Cette plaquette d’une vingtaine de poèmes dénonce la situation de la société roumaine sous Ceaucescu à la fin des années 80. Le ton du recueil, dont la publication fut interdite en Roumanie, est très caustique, oscillant sans cesse de l’ironie mordante au tragique désabusé. Dinescu use du vers libre ou utilise à contre-emploi la forme classique et l’alexandrin rimé pour agresser l’objet du poème au lieu de le célébrer. L’emploi du « tu » permet également d’invectiver le lecteur. Même si elle s'apparente parfois à la mise en scène d'une colère excessivement théâtralisée, la verve pamphlétaire de l’auteur transcende le cadre formel du poème, qui s’apparente à la délimitation d’un ring, et parvient presque à susciter, par son rythme, un sentiment d’oralité non dénué d’une certaine forme d’humour qui joue sur le registre de la farce grotesque ou atroce. Comme si le rire était, avec la duplicité (celle qu’Herta Muller met en scène dans ses livres), la seule bouée de sauvetage pour affronter la dureté du réel : "le salut me viendra du mensonge ou du rire"

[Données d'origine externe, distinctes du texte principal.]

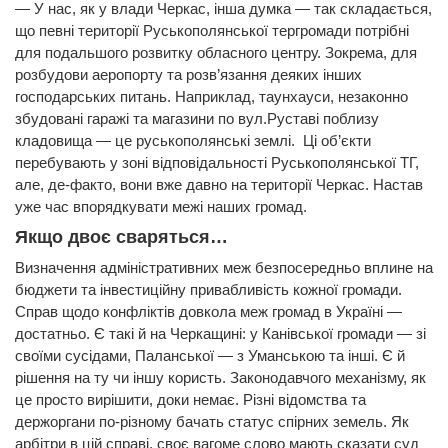
— У нас, як у влади Черкас, інша думка — так складається,
що певні території Руськополянської тергромади потрібні
для подальшого розвитку обласного центру. Зокрема, для
розбудови аеропорту та розв’язання деяких інших
господарських питань. Наприклад, таунхауси, незаконно
збудовані гаражі та магазини по вул.Руставі поблизу
кладовища — це руськополянські землі. Ці об’єкти
перебувають у зоні відповідальності Руськополянської ТГ,
але, де-факто, вони вже давно на території Черкас. Настав
уже час впорядкувати межі наших громад.
Якщо двоє сваряться…
Визначення адміністративних меж безпосередньо вплине на
бюджети та інвестиційну привабливість кожної громади.
Справ щодо конфліктів довкола меж громад в Україні —
достатньо. Є такі й на Черкащині: у Канівської громади — зі
своїми сусідами, Паланської — з Уманською та інші. Є й
рішення на ту чи іншу користь. Законодавчого механізму, як
це просто вирішити, доки немає. Різні відомства та
держоргани по-різному бачать статус спірних земель. Як
арбітри в цій справі, своє вагоме слово мають сказати суд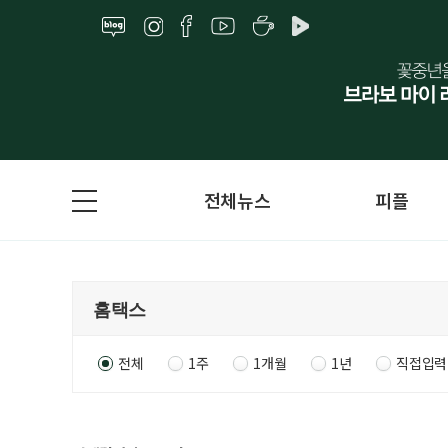
전체뉴스
피플
전체
1주
1개월
1년
직접입력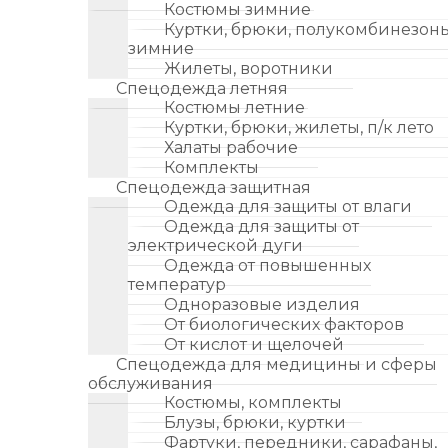
Костюмы зимние
Куртки, брюки, полукомбинезон
зимние
Жилеты, воротники
Спецодежда летняя
Костюмы летние
Куртки, брюки, жилеты, п/к лето
Халаты рабочие
Комплекты
Спецодежда защитная
Одежда для защиты от влаги
Одежда для защиты от
электрической дуги
Одежда от повышенных
температур
Одноразовые изделия
От биологических факторов
От кислот и щелочей
Спецодежда для медицины и сферы
обслуживания
Костюмы, комплекты
Блузы, брюки, куртки
Фартуки, передники, сарафаны,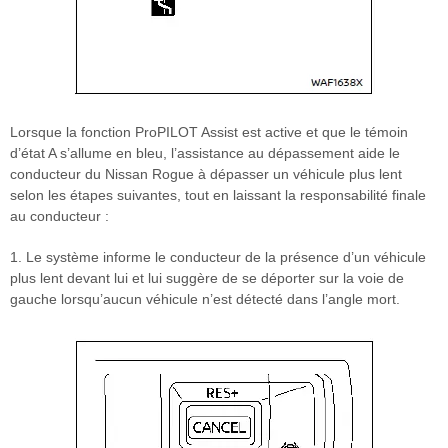
Lorsque la fonction ProPILOT Assist est active et que le témoin
d’état A s’allume en bleu, l’assistance au dépassement aide le
conducteur du Nissan Rogue à dépasser un véhicule plus lent
selon les étapes suivantes, tout en laissant la responsabilité finale
au conducteur :
1. Le système informe le conducteur de la présence d’un véhicule
plus lent devant lui et lui suggère de se déporter sur la voie de
gauche lorsqu’aucun véhicule n’est détecté dans l’angle mort.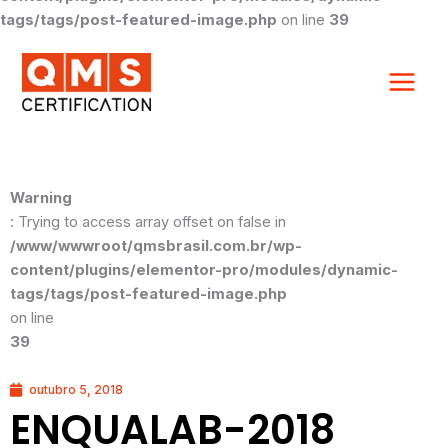
tags/tags/post-featured-image.php
on line
39
Warning
: Trying to access array offset on false in
/www/wwwroot/qmsbrasil.com.br/wp-
content/plugins/elementor-pro/modules/dynamic-
tags/tags/post-featured-image.php
on line
39
outubro 5, 2018
ENQUALAB-2018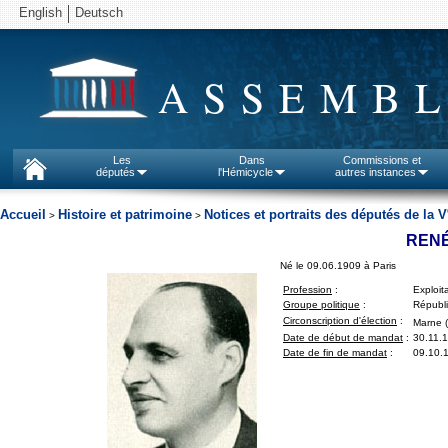
English
Deutsch
ASSEMBL
Les
Dans
Commissions et
députés
l'Hémicycle
autres instances
Accueil
Histoire et patrimoine
Notices et portraits des députés de la V
>
>
RENÉ
Né le 09.06.1909 à Paris
Profession
:
Exploit
Groupe politique
:
Républi
Circonscription d'élection
:
Marne 
Date de début de mandat
:
30.11.
Date de fin de mandat
:
09.10.1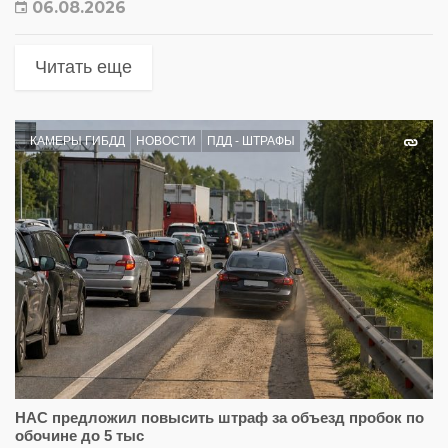
06.08.2026
Читать еще
КАМЕРЫ ГИБДД
НОВОСТИ
ПДД - ШТРАФЫ
НАС предложил повысить штраф за объезд пробок по
обочине до 5 тыс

Le cyclope au sang vert emportant en aval
et la jeune sauge et le vieux saule noueux
là-haut restent des paysans de carnaval
qui font semblant de semer des navets boueux.

Du clocher de la mairie au lieu d'un coucou
on vit sortir le gendarme en grand uniforme
pour annoncer que désormais les douze coups
sacrés de minuit seraient réduits dans les normes,

qu'à midi le soleil serait mis au garage
que donc le déjeuner s'appellerait dîner
ce qui entraînerait entre autres avantages
des économies de pétrole et de séné

(...)

La mort dans la rue lit le journal à l’envers
Sur le visage de la mendiante morte
La mort dans la taverne se remplit un verre
La mort est aux champs la mort est devant la porte.
Brosse ses vêtements et lèche-lui les bottes
Sois son valet de luxe pour toute une vie

(…)

L’histoire fait de la lévitation avortée.
Le maire change les noms des choses d’un trait de plume.
Pouchkine en pantalon blanc sera déporté
dans la Sibérie des lettres, dans les posthumes.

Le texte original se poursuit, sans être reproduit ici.